Le JCFA souligne qu’en raison des sanctions, les compagnies d’assurance occidentales n’assurent pas les navires russes et iraniens qui naviguent en mer Caspienne. Ces navires ont désormais recours aux mécanismes des compagnies d’assurance publiques russes et iraniennes.

« Si un accident majeur entraînait la fermeture des ports de Bakou ou d’Aktaou, ou si un navire clandestin entrait en collision avec un pétrolier commercial, les conséquences économiques pour l’Asie centrale seraient catastrophiques », écrit Ella Rosenberg.

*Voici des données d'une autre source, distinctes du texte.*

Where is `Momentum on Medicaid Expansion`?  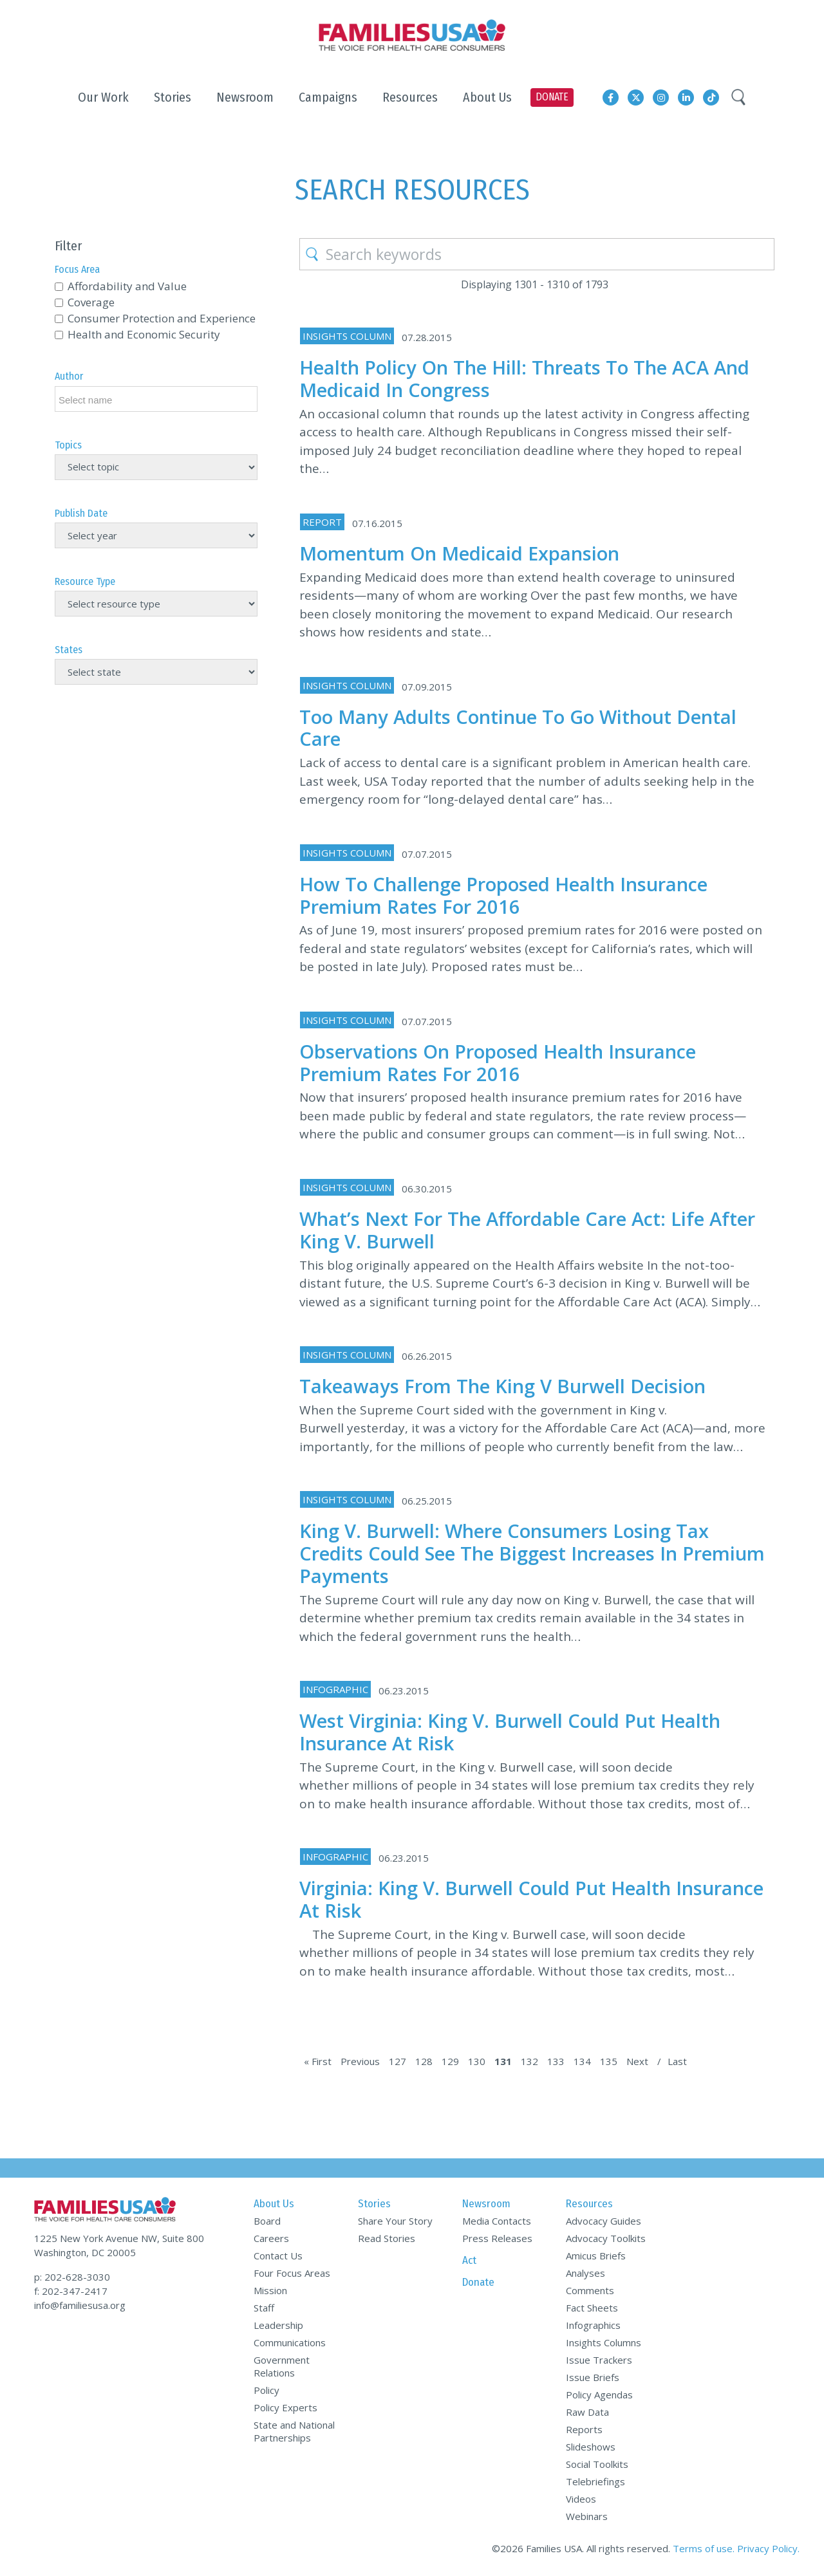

L’auteure du rapport, chercheuse principale au JCFA, Ella Rosenberg, rappelle que pour le Kazakhstan et l’Azerbaïdjan, la mer Caspienne constitue un maillon essentiel du corridor médian (ou Route internationale de transport transcaspienne). Les voies commerciales traditionnelles du nord étant bloquées par les sanctions occidentales contre la Russie, les pays d’Asie centrale cherchent désespérément à exporter leurs ressources énergétiques, leurs minerais et leurs produits agricoles via la mer Caspienne jusqu’en Azerbaïdjan, puis à travers la Géorgie et la Turquie vers l’Europe.

Le corridor d’acheminement d’armes russo-iranien traverse perpendiculairement cette artère économique est-ouest. L’augmentation du nombre de navires clandestins, de bâtiments de transport militaire et le risque inhérent d’accidents catastrophiques impliquant des navires transportant des munitions menacent la viabilité commerciale du corridor médian. Les entreprises logistiques occidentales et leurs assureurs sont de plus en plus réticents à transporter des marchandises de grande valeur sur cette voie maritime, qui se transforme rapidement en un centre actif de logistique militaire.

« Si un accident majeur entraînait la fermeture des ports de Bakou ou d’Aktaou, ou si un navire clandestin entrait en collision avec un pétrolier commercial, les conséquences économiques pour l’Asie centrale seraient catastrophiques », écrit-elle.

Selon Rosenberg, afin de réduire le risque que la mer Caspienne se transforme en une véritable « boîte noire », les agences de renseignement occidentales devraient renforcer leur coopération avec l’Azerbaïdjan et le Kazakhstan. En fournissant à ces pays des technologies avancées de connaissance de la situation maritime (MDA), telles que des radars satellitaires à synthèse d’ouverture (SAR) et des moyens de renseignement d’origine électromagnétique (SIGINT), l’Occident pourrait au moins suivre les mouvements de la flotte fantôme.